On 9/13/10 5:39 PM, Sean Donelan wrote:
On Mon, 13 Sep 2010, Barry Shein wrote:
In the "early internet", let's call that prior to 1990, the hierarchy wasn't price etc, it was:
1. ARPA/ONR (and later NSF) Research sites and actual network research 2. Faculty with funding from 1 at major university research sites 3. Faculty with funding from 1 at not so major universities 4. Faculty at 2 and 3 w/o actual research grants from 1 4. Students at 2 and 3 (tho less so at 3) 5. Everyone else who managed to sneak onto the net (DEC salesmen etc)
People worried a fair amount about bandwidth on a network with a 56kb backbone. And those thoughts tended to turn to those hierarchies.
And don't forget the research & education network folks almost always charged commercial institutions a "premium" (sometimes called a "donation") to connect to the Internet in the early days.
Even in the early 1990's during privatization, ANS charged differentiated pricing with educational instituations being charged less and commercial institutions being charged more.
During the pre-1990's, I doubt any of the Internet "founders" were thinking of how to pay for networks other than asking for more grant money. ARPA and friends paid the bills, and asked for things like TOS/COS long before DiffServ because the military likes to prioritize things for all sorts of reasons besides price.

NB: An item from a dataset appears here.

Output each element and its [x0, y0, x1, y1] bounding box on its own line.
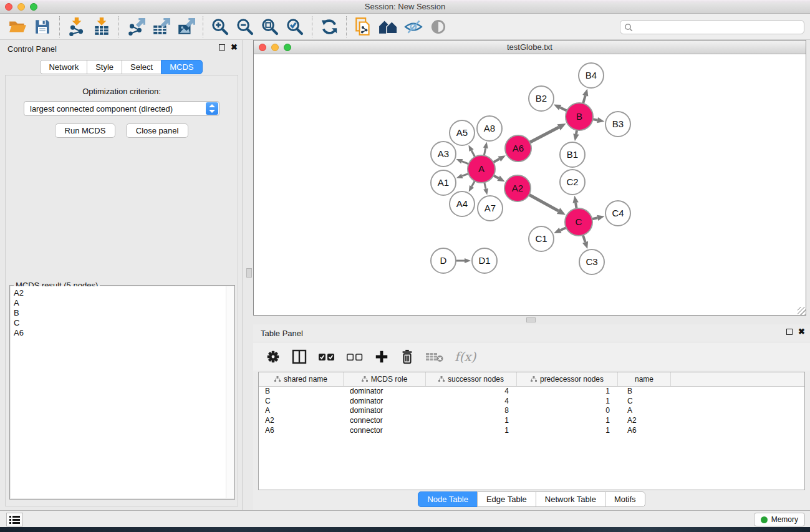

Another dinosaur speaking. I spent some 8 years in the '80s-'90s looking at pricing for the Michigan House Fiscal Agency, and wrote the legislative boilerplate for funding the Michigan NSFnet contribution. If you think of Cerf et alia as the "fathers" of the Internet, think of me as the midwife.... Barry is correct. Sean is partly correct (we talked about funding beyond grants). ATT is simply wrong. While we talked *a* *lot* about public-private partnerships, we *never* agreed on pricing per packet. On the contrary, whenever it was discussed, that was shot down. Vigorously! Vociferously! Micro economists Hal Varian and Jeff MacKie-Mason were *not* Internet founders! Every so often, I like to brag that for a $5 million annual initial investment, we saved Michigan alone $100 million in telecommunication and computing costs over the first few years. ATT + Ameritech + CWA *hated* me! (As did some of the department folks that justified their salaries and empire building by the dollar totals that flowed through their department.) Reminder: when we specified the first few PPP Over ISDN products, we assumed bits are bits are bits. Then the "I Smell Dollars Now" incumbents decided "data" bits were more valuable than "voice" bits. We went back to the drawing board, and *CHANGED* the specification to require the capability to send PPP Over ISDN voice without losing to robbed bit signaling (56Kbps), so that we could provision around the pricing problem. But there's only so much we can do technically, when they use lawyers and lobbying to outlaw our technical solutions that route around problems. ISPs really need to re-invigorate the old CIX, ISP/C, whatever. Otherwise, you will not survive as NANOG.